Number of customers affected: 4.5 million people, who over the last five years had received services from, or been referred by, doctors affiliated with Community Health Systems.

122914 breaches 8
South Korea

Breach announced: October 14


Nearly 80 percent of South Koreans had their national ID number stolen from the nation’s citizen identity number database by hackers. Under the current system, these ID numbers cannot be changed after they are issued: Their digits indicate a citizen’s birth date, sex, and where they are from. The ID numbers are required to do almost anything in the South Korean economy, from opening a bank account to shopping online. The breach was so dire that the whole system will likely need to be overhauled and each citizen given a new ID number, at an estimated cost of up to $1 billion. Number of customers affected: 40 million.


122914 breaches 9
Home Depot

Breach announced: September 2


Hackers deployed malware -- a variant that hit the in-store payment systems of Target in 2013 -- to steal credit and debit card numbers that were used to buy things at Home Depot stores from April to September. The good news, at least, is that debit card PINs were not compromised. Home Depot is offering free credit monitoring and identity protection to those who used a credit or debit card at one of their stores since April 2014. Number of customers affected: 56 million payment cards. 53 million customer email addresses were also pilfered.

122914 breaches 10
JPMorgan

Breach announced: October 2


In an SEC filing, JPMorgan revealed that it had been a victim of a breach in which customer names, addresses, phone numbers, and email addresses had been taken. The attack affected anyone who visited Chase.com or used the Chase mobile app. Chase account numbers, passwords, user IDs, birth dates, and Social Security numbers were not compromised, said the company. The attack began in June, exploiting a flaw in one of the company’s websites, and investigators believed it originated from Russia.
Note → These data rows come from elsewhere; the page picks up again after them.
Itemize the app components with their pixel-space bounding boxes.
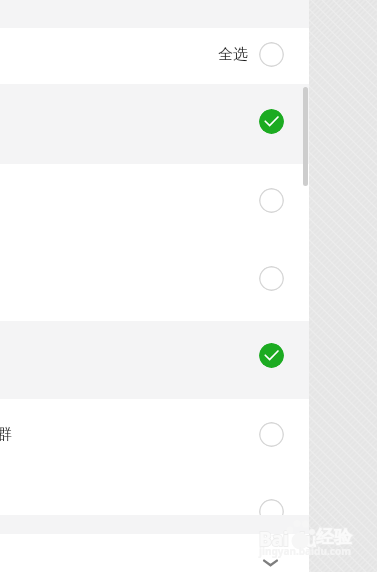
button[interactable]: Selected bbox=[0, 84, 309, 164]
button[interactable]: Expand bbox=[258, 552, 283, 572]
button[interactable]: Selected bbox=[259, 109, 284, 134]
button[interactable]: Not selected bbox=[259, 266, 284, 291]
button[interactable]: 群 bbox=[0, 399, 309, 477]
button[interactable]: Not selected bbox=[259, 499, 284, 515]
staticText: 群 bbox=[0, 425, 12, 444]
button[interactable]: 全选 bbox=[0, 28, 309, 84]
button[interactable]: Selected bbox=[0, 321, 309, 399]
staticText: du bbox=[293, 527, 318, 553]
staticText: jingyan.baidu.com bbox=[259, 544, 351, 558]
button[interactable]: Not selected bbox=[259, 188, 284, 213]
button[interactable]: Not selected bbox=[259, 422, 284, 447]
staticText: Bai bbox=[259, 526, 289, 552]
staticText: 全选 bbox=[218, 45, 248, 64]
button[interactable]: Not selected bbox=[0, 164, 309, 243]
staticText: Bai bbox=[259, 526, 289, 552]
staticText: 经验 bbox=[316, 526, 352, 549]
staticText: 经验 bbox=[316, 526, 352, 549]
button[interactable]: Selected bbox=[259, 343, 284, 368]
staticText: du bbox=[293, 527, 318, 553]
button[interactable]: Not selected bbox=[259, 42, 284, 67]
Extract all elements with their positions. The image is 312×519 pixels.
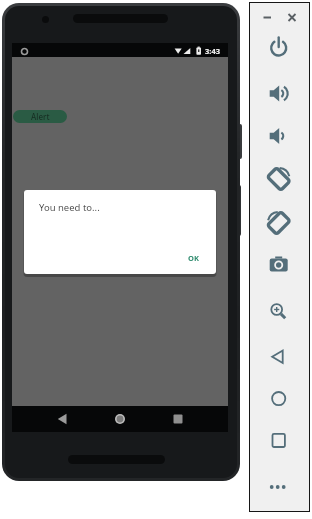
button[interactable] [267,429,291,452]
button[interactable] [108,406,132,432]
staticText: Alert [31,111,50,122]
staticText: 3:43 [205,46,220,56]
button[interactable] [267,212,291,235]
button[interactable] [267,299,291,322]
button[interactable]: Alert [13,110,67,123]
staticText: You need to... [39,201,100,214]
button[interactable]: OK [178,248,208,268]
button[interactable] [284,7,300,22]
button[interactable] [267,168,291,191]
button[interactable] [267,82,291,105]
button[interactable] [267,387,291,410]
button[interactable] [259,8,275,22]
button[interactable] [50,406,74,432]
button[interactable] [267,345,291,368]
button[interactable] [267,125,291,148]
staticText: OK [188,253,199,263]
button[interactable] [166,406,190,432]
button[interactable] [267,476,291,499]
button[interactable] [267,254,291,277]
button[interactable] [267,37,291,60]
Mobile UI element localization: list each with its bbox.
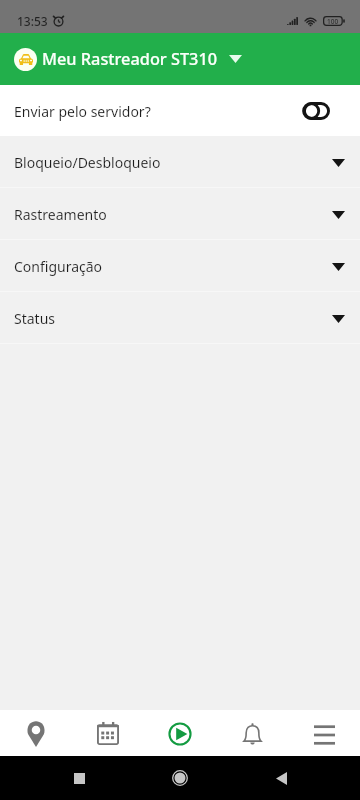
button[interactable]: Recentes [57, 756, 101, 800]
button[interactable]: Iniciar [144, 710, 216, 756]
button[interactable]: Voltar [259, 756, 303, 800]
staticText: Rastreamento [14, 205, 107, 224]
staticText: Enviar pelo servidor? [14, 102, 151, 121]
button[interactable]: Status [0, 292, 360, 343]
staticText: Configuração [14, 257, 103, 276]
button[interactable]: Bloqueio/Desbloqueio [0, 136, 360, 187]
button[interactable]: Início [158, 756, 202, 800]
button[interactable]: Histórico [72, 710, 144, 756]
button[interactable]: Menu [288, 710, 360, 756]
staticText: Status [14, 309, 56, 328]
button[interactable]: Rastreamento [0, 188, 360, 239]
button[interactable]: Enviar pelo servidor? [0, 85, 360, 136]
staticText: Meu Rastreador ST310 [42, 48, 218, 70]
button[interactable]: Configuração [0, 240, 360, 291]
button[interactable]: Localização [0, 710, 72, 756]
button[interactable]: Selecionar rastreador [224, 48, 246, 70]
button[interactable]: Notificações [216, 710, 288, 756]
staticText: 100 [327, 17, 339, 26]
staticText: Bloqueio/Desbloqueio [14, 153, 161, 172]
staticText: 13:53 [17, 13, 48, 29]
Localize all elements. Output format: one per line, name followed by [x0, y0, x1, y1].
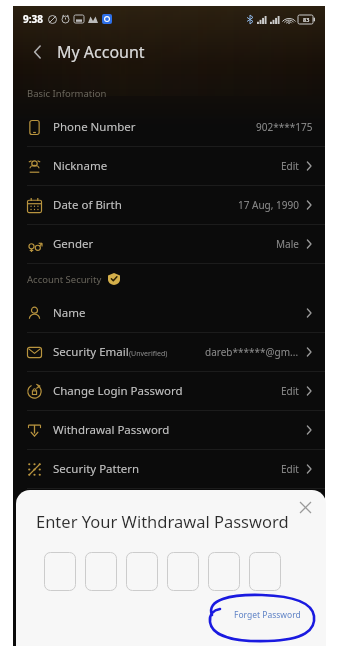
button[interactable]: Name: [13, 294, 325, 333]
staticText: Security Email: [53, 344, 129, 360]
button[interactable]: [167, 552, 199, 591]
button[interactable]: Security Email: [13, 333, 325, 372]
staticText: Security Pattern: [53, 461, 140, 477]
staticText: dareb******@gm...: [205, 345, 299, 359]
staticText: Basic Information: [27, 87, 107, 100]
button[interactable]: [208, 552, 240, 591]
staticText: Account Security: [27, 273, 102, 286]
staticText: 9:38: [23, 12, 43, 26]
staticText: My Account: [57, 41, 145, 63]
staticText: Name: [53, 305, 86, 321]
staticText: Edit: [281, 159, 299, 173]
staticText: 902****175: [256, 120, 313, 134]
staticText: Change Login Password: [53, 383, 183, 399]
button[interactable]: Back: [23, 37, 53, 67]
button[interactable]: Forget Password: [234, 609, 301, 621]
button[interactable]: [44, 552, 76, 591]
staticText: Enter Your Withdrawal Password: [36, 510, 289, 532]
button[interactable]: Phone Number: [13, 108, 325, 147]
staticText: Date of Birth: [53, 197, 122, 213]
button[interactable]: Withdrawal Password: [13, 411, 325, 450]
button[interactable]: Security Pattern: [13, 450, 325, 489]
staticText: 17 Aug, 1990: [238, 198, 299, 212]
staticText: Edit: [281, 384, 299, 398]
button[interactable]: Gender: [13, 225, 325, 264]
button[interactable]: Close: [292, 494, 318, 520]
staticText: Edit: [281, 462, 299, 476]
button[interactable]: [85, 552, 117, 591]
button[interactable]: Change Login Password: [13, 372, 325, 411]
staticText: Nickname: [53, 158, 108, 174]
staticText: Gender: [53, 236, 94, 252]
button[interactable]: [249, 552, 281, 591]
staticText: Male: [276, 237, 299, 251]
button[interactable]: Nickname: [13, 147, 325, 186]
staticText: Phone Number: [53, 119, 136, 135]
button[interactable]: Date of Birth: [13, 186, 325, 225]
button[interactable]: [126, 552, 158, 591]
staticText: Withdrawal Password: [53, 422, 170, 438]
staticText: 83: [303, 16, 310, 23]
staticText: (Unverified): [129, 349, 168, 359]
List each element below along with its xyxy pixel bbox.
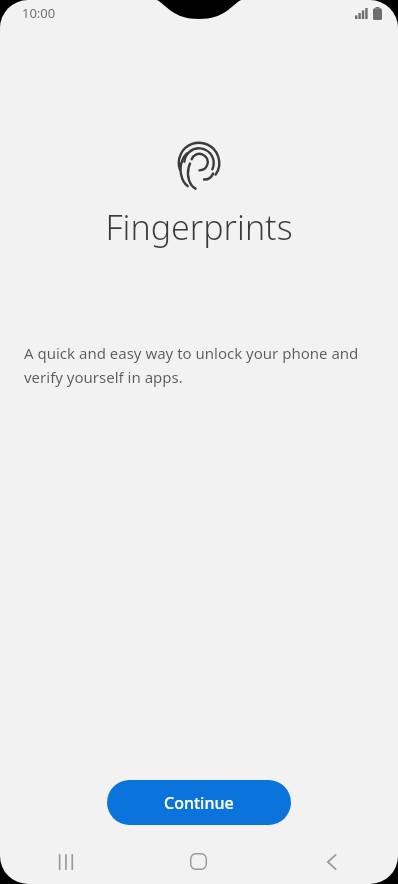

Number of customers affected: 76 million households, and 7 million small businesses.

122914 breaches 11
eBay

Breach announced: May 21

The online auction site announced that from late February to early March hackers used an eBay employee’s login credentials to attack their database and access encrypted user passwords. Thus, everyone with an eBay account had to change their passwords. No user accounts on the company’s online payment service, PayPal, were compromised, since PayPal data is stored on a separate network. Number of customers affected: All 152.3 million users of eBay.